319 - Effect of Improving Neighborhood Resources on Pediatric Asthma Outcomes: Insights for Targeted Pathways
Saturday, April 25, 2026
3:30pm - 5:45pm ET
Publication Number: 2308.319
Jonathan M. Gabbay, The Children's Hospital at Montefiore, White Plains, NY, United States; Melissa Fazzari, Albert Einstein College of Medicine, Bronx, NY, United States; Benjamin Bajaj, Massachusetts General Brigham, Durham, NC, United States; Samantha R. Levano, Albert Einstein College of Medicine, BRONX, NY, United States; Deepa Rastogi, Albert Einstein College of Medicine, Bronx, NY, United States; Florinda Islamovic, The Children's Hospital at Montefiore, Bronx, NY, United States; Kevin Fiori, The Children's Hospital at Montefiore, Bronx, NY, United States
Assistant Professor Children's Hospital at Montefiore Einstein White Plains, New York, United States
Background: Pediatric asthma is one of the most common chronic childhood conditions and is mediated by neighborhood social risk. Neighborhood risk indices, such as the Child Opportunity Index (COI), comprise multiple domains. Understanding how differences in neighborhood resources impact asthma outcomes can inform targeted interventions and advance precision social medicine. Objective: To analyze the effect of improving neighborhood resources across all 14 subdomains of the COI on pediatric asthma admissions, emergency department (ED) visits, and hospital days. Design/Methods: We used the Pediatric Health Information System to identify children aged 2-18 years with asthma living in Bronx County from January 2021 to July 2025. We transformed z-scores of the overall COI and its subdomains into Bronx-specific, metro-normed, tertiles. We excluded children who died during the study period (n = 1; < 0.1%) and those who changed ZIP codes (n = 44; 1.0%). We applied augmented inverse probability weighting across each subdomain of the COI to estimate the average causal effect of improving COI subdomain levels (improving opportunity) on rates of admissions, ED visits, and hospital days for asthma. Estimates are provided as incidence risk ratios (IRR) and reflect the change in outcome rate (monthly) per one-level increase in COI subdomains. Figure 1 illustrates the conceptual framework of this study. Analyses were conducted in R (R Core Team, Version 4.5.1). Results: There were 4,330 patients in our cohort. Patient measures stratified by the overall COI tertiles are provided in Table 1. Improvements in early childhood education (IRR: 0.93, 95% CI: 0.89-0.97, adjusted p-value = 0.026) and wealth (IRR: 0.95, 95% CI: 0.92-0.98, adjusted p-value = 0.026) levels were significantly associated with fewer ED visit rates. However, across each of the 14 subdomains of the COI, improvements in opportunity were not associated with reductions in admission or hospital day rates.

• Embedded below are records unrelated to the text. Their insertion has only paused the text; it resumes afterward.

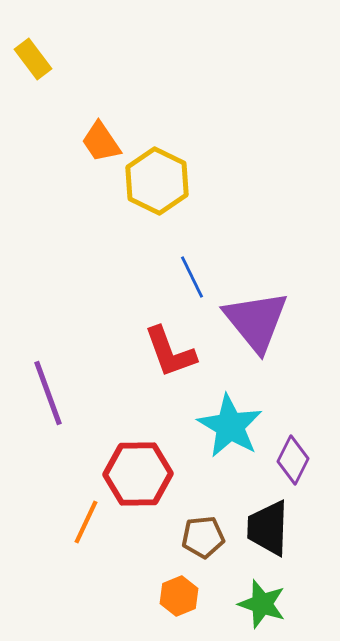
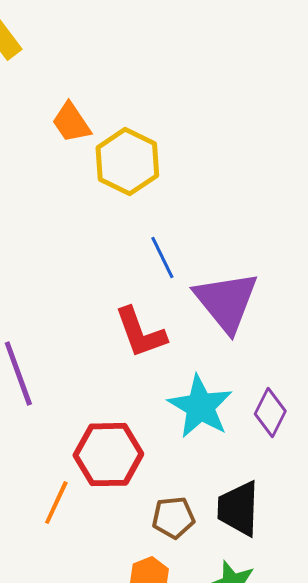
purple diamond: (293, 460) -> (270, 413), moved

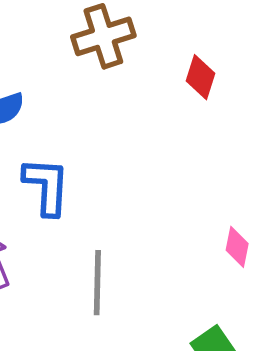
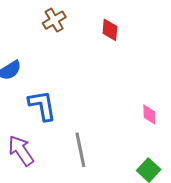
brown cross: (103, 36) -> (54, 20), size x0.7

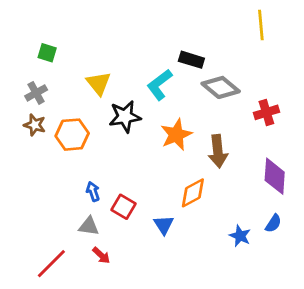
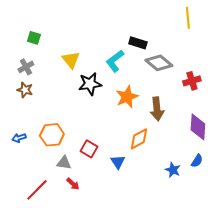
orange hexagon: (72, 135) -> (52, 135), moved
blue arrow: (93, 191) -> (19, 138), moved, turned -88

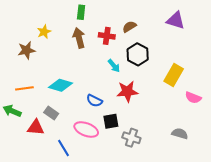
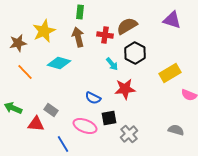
brown semicircle: (129, 27) -> (127, 26), size x1.5
yellow star: (44, 32) -> (44, 31), size x1.6
brown star: (27, 50) -> (18, 43), moved
yellow rectangle: (174, 75) -> (170, 73), turned 30
cyan diamond: (60, 85) -> (59, 63), moved
orange line: (24, 88) -> (25, 72), moved, turned 54
gray cross: (131, 138) -> (129, 134), turned 30

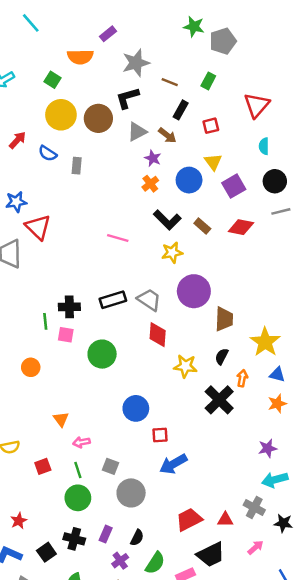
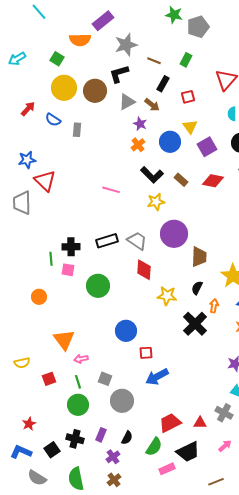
purple rectangle: (108, 34) -> (103, 21), size x1.5
orange triangle: (61, 419) -> (64, 340), size x1.6
green semicircle: (155, 563) -> (154, 447), moved

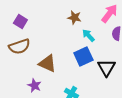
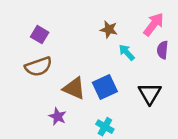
blue square: (83, 57) -> (105, 87), moved

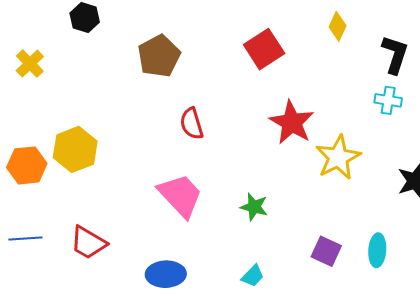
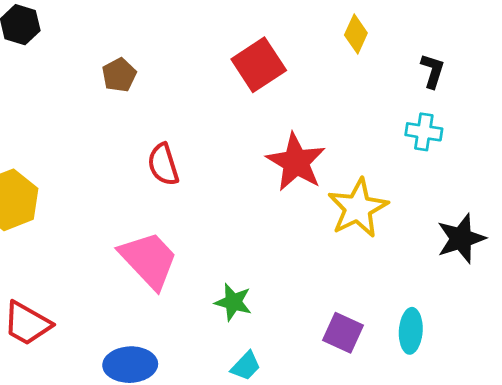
black L-shape: (395, 55) -> (433, 71), size x0.7
brown pentagon: (159, 56) -> (119, 75), size x0.6
green star: (254, 207) -> (233, 302), moved

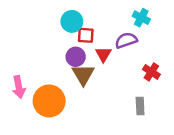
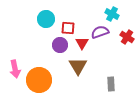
cyan circle: (72, 21) -> (46, 19), moved
red cross: (151, 72) -> (127, 37), moved
brown triangle: (83, 74) -> (78, 66), moved

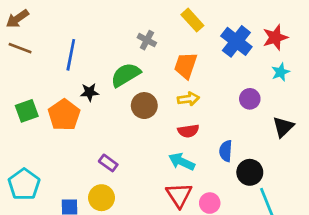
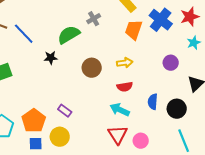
gray cross: (147, 40) -> (94, 19), turned 32
blue line: (71, 55) -> (24, 34), moved, turned -55
orange trapezoid: (186, 65) -> (134, 30), moved
green semicircle: (126, 75) -> (69, 35), moved
orange pentagon: (64, 115) -> (34, 121), moved
black circle: (250, 172) -> (177, 109), moved

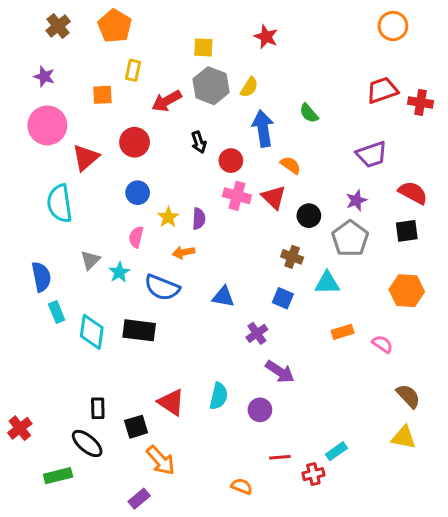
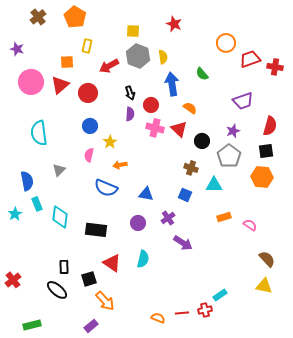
orange circle: (393, 26) -> (226, 43), moved
purple star: (44, 76) -> (17, 49), moved
yellow semicircle: (249, 87) -> (163, 57), turned -40
red triangle: (86, 158) -> (60, 85), moved
red semicircle: (413, 193) -> (270, 126), turned 78
purple semicircle: (199, 219) -> (130, 114), moved
cyan star: (119, 272) -> (15, 214), moved
orange hexagon: (407, 291) -> (262, 177), moved
black rectangle: (139, 330) -> (96, 230), moved
purple circle: (260, 410) -> (138, 223), moved
red line: (280, 457) -> (182, 313), moved
green rectangle: (58, 476) -> (32, 325), moved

Conclusion(s): In children with asthma in a low-resource urban county, most neighborhood subdomain improvements were not associated with lower adverse utilization. However, improvements in early childhood education and wealth were associated with reduced ED visits, suggesting that investments in such upstream factors may modestly reduce acute care utilization for patients. Our findings underscore the importance of disaggregating neighborhood indices to identify actionable domains for precision social medicine interventions.
Table 1. Patient measures by overall Bronx-specific Child Opportunity Index Table 1 PAS.pdf1; Median (Q1, Q3); n (%) Other payer includes self-pay, 'other' specified, and unknown. Other race/ethnicity includes Pacific Islander, American Indian, 'other' specified, and unknown. Pacific Islander and American Indian are included in other race/ethnicity due to low cell counts and risk of identification.
Table 2. Adjusted incidence rate ratios associated with increasing Child Opportunity Index (COI) subdomain levels Table 2 PAS.pdfIncidence rate ratios (IRRs) are presented with 95% confidence intervals. Given multiple hypothesis testing, p-value adjustment was performed using the Benjamini-Hochberg procedure/false-discovery-rate (FDR) adjustment. Adjusted p-values are given as a q-value. Models are doubly robust and adjusted for age, sex, payer, number of complex chronic conditions, race/ethnicity, and distance to hospital in kilometers (measured as ZIP centroid to hospital location, log-transformed) with an offset for log-transformed observed months (defined as time in months from first encounter to end of study period). Weights used in regression models were derived from inverse probability weighting using an ATT framework.